Saved entries:
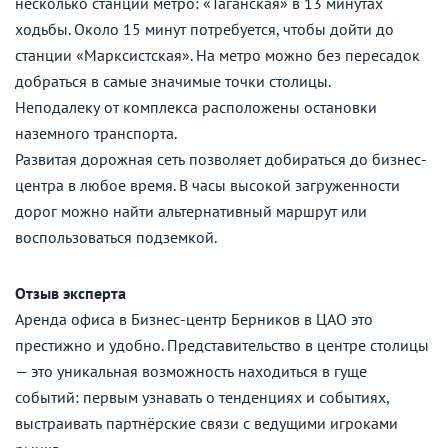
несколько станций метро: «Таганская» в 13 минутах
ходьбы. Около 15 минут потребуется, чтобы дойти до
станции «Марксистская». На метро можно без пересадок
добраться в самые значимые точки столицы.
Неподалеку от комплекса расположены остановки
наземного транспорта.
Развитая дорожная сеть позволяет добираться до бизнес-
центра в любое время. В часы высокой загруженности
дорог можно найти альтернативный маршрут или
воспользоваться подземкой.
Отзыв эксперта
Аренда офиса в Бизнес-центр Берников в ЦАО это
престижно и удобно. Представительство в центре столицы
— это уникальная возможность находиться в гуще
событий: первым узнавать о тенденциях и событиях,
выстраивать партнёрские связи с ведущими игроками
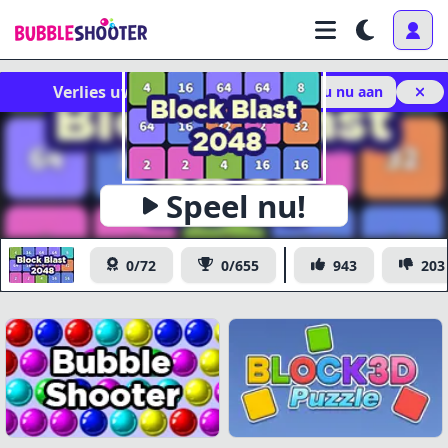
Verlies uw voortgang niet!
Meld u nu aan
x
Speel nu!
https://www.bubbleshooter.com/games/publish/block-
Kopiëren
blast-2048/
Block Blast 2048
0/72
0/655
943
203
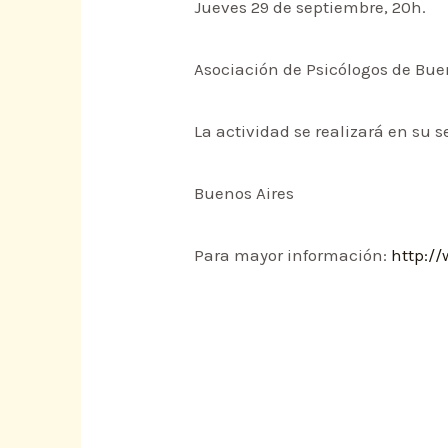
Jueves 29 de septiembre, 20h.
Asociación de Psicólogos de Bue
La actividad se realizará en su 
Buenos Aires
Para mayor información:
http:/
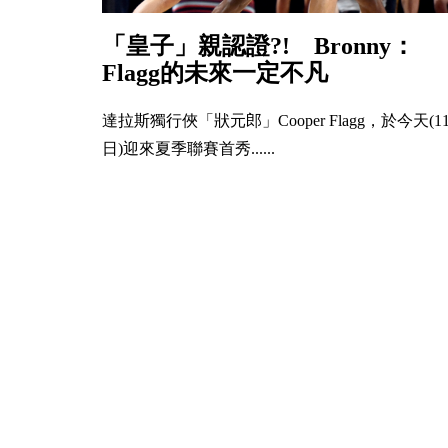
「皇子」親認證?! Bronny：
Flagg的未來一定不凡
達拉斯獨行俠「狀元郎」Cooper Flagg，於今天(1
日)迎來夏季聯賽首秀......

--

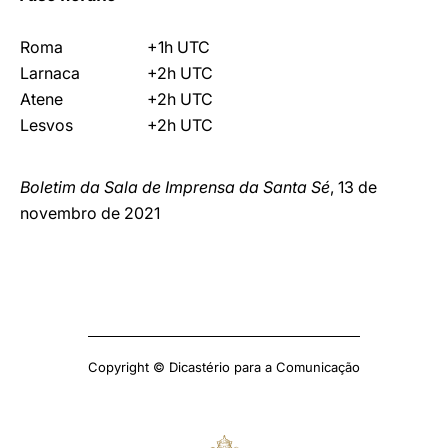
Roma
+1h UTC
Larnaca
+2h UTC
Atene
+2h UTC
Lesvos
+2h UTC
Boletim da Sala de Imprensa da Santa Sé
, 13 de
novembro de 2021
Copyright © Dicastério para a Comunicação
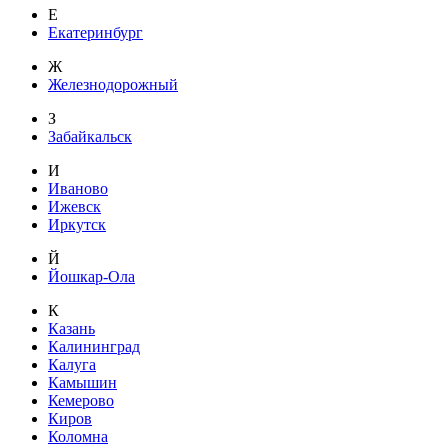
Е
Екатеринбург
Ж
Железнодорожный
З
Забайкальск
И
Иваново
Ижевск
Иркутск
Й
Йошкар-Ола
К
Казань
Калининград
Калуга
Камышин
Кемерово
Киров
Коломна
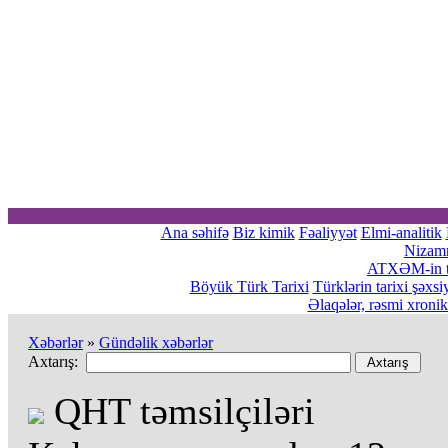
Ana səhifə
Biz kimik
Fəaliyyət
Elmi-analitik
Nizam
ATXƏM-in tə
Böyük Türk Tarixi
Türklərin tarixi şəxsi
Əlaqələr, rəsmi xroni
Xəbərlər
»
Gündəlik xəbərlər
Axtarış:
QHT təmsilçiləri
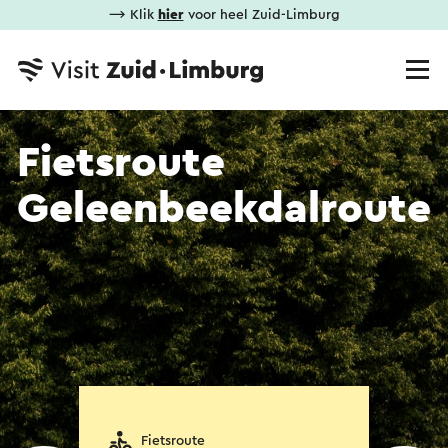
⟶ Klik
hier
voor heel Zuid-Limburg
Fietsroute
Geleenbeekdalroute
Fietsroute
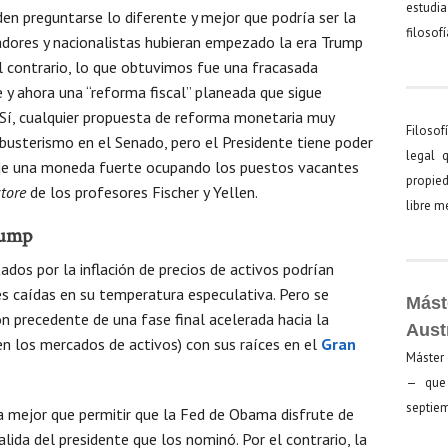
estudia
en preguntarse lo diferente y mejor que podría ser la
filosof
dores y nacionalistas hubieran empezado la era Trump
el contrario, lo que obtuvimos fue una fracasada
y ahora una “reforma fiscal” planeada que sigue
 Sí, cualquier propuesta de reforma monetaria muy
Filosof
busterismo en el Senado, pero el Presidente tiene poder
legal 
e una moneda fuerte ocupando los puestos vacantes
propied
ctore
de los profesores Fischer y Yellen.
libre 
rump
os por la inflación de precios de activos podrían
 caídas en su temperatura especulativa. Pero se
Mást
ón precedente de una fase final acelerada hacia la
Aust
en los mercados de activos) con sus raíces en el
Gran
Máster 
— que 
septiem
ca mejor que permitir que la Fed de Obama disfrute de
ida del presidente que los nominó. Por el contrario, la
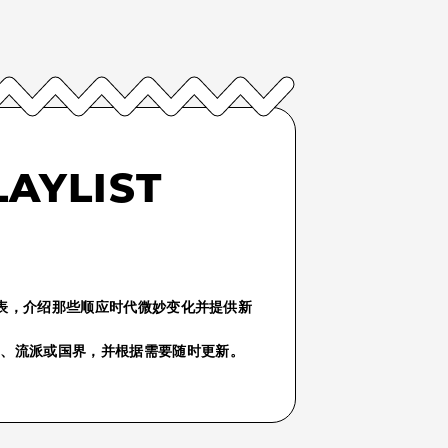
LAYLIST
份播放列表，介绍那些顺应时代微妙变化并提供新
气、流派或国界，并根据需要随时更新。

---

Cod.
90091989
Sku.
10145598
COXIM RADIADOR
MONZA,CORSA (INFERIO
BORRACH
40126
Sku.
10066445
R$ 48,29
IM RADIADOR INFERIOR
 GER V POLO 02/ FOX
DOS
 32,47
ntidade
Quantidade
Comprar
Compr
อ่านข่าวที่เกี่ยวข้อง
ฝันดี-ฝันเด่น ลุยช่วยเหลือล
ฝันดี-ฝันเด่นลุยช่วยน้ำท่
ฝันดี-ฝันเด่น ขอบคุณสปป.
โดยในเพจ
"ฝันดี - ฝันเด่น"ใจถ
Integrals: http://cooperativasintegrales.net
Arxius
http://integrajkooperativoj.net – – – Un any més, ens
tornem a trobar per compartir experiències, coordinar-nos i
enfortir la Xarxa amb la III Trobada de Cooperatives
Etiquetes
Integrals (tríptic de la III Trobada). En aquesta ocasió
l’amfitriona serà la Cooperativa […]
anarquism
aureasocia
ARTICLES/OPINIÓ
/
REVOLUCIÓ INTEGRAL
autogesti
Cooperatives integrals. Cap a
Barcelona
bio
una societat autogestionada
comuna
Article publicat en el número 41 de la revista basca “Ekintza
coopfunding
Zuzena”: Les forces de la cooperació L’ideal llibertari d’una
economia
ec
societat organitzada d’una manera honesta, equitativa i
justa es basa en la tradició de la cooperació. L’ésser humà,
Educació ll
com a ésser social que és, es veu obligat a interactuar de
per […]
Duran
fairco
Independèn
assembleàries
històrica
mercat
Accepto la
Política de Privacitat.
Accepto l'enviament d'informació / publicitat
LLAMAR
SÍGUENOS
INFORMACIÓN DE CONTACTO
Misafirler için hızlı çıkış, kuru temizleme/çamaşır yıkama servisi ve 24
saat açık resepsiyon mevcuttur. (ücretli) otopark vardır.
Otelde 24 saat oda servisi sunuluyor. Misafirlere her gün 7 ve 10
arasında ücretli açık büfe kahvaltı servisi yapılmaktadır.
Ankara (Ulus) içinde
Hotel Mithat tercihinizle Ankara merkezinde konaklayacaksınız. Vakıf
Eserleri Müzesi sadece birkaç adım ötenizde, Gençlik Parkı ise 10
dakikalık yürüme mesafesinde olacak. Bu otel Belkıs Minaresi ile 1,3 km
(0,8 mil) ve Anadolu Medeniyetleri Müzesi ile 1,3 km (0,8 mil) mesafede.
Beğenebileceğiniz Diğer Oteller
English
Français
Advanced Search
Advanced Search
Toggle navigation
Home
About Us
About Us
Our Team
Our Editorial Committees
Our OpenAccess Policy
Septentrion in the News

• Work request: Report, with no additional words, how many lines in the records above contain the word "Ankara".

• Task response: 2